Berns fears that personal images scraped from social media could be used to condition Stable Diffusion or such a model to generate targeted pornographic images or images depicting illegal acts. There is certainly precedent. After reporting on the rape of an eight-year-old Kashmiri girl in 2018, Indian investigative journalist Rana Ayyub became the target of Indian nationalist trolls, some of whom created deep-fake porn with her face on another person’s body. The deep falsification was shared by the leader of the nationalist political party BJP, and the harassment Ayyub received as a result became so bad that the United Nations had to intervene.

“Stable diffusion offers enough customization to send out automated threats against individuals to either pay or risk having false but potentially harmful footage published,” Berns continued. “We’re already seeing people being pushed out after their webcam became remote. That infiltration step may not be necessary anymore.”

With Stable Diffusion out in the wild and already being used to generate pornography – some without consent – ​​image hosts may be required to take action. TechCrunch reached out to one of the major adult content platforms, OnlyFans, but did not hear back by the time of publication. A spokesperson for Patreon, which also allows adult content, noted that the company has a policy against deep fakes and does not allow images that “reuse celebrities and put non-adult content into an adult context.”

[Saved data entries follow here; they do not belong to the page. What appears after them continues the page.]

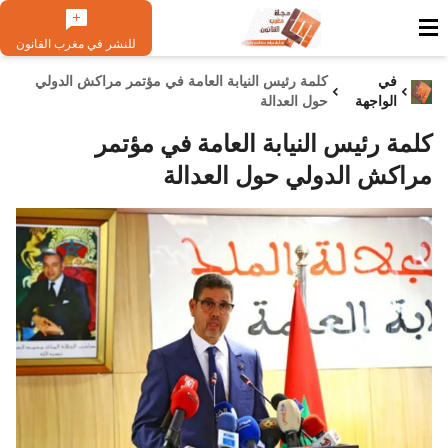
للنشر في مغرب القانون
في
كلمة رئيس النيابة العامة في مؤتمر مراكش الدولي
الواجهة
حول العدالة
كلمة رئيس النيابة العامة في مؤتمر
مراكش الدولي حول العدالة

If history is any indication, however, enforcement is likely to be spotty — in part because few laws specifically protect against deepfaking when it comes to pornography. And while the threat of legal action drags down some sites dedicated to offensive AI-generated content, there’s nothing stopping new ones from popping up.

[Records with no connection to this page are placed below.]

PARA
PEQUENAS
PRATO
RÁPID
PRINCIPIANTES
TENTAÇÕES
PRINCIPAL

In other words, says Gupta, it’s a brave new world.

“Creative and malicious users can abuse the features [of Stable Diffusion] to generate subjectively offensive content at scale, using minimal resources to run inferences – which is cheaper than training the entire model – and then publish them on places like Reddit and 4chan to drive traffic and hack attention,” Gupta said . “There is a lot at stake when such capabilities are released ‘into the wild’ where controls such as API rate limits, security controls on what kind of output is returned from the system are no longer applicable.”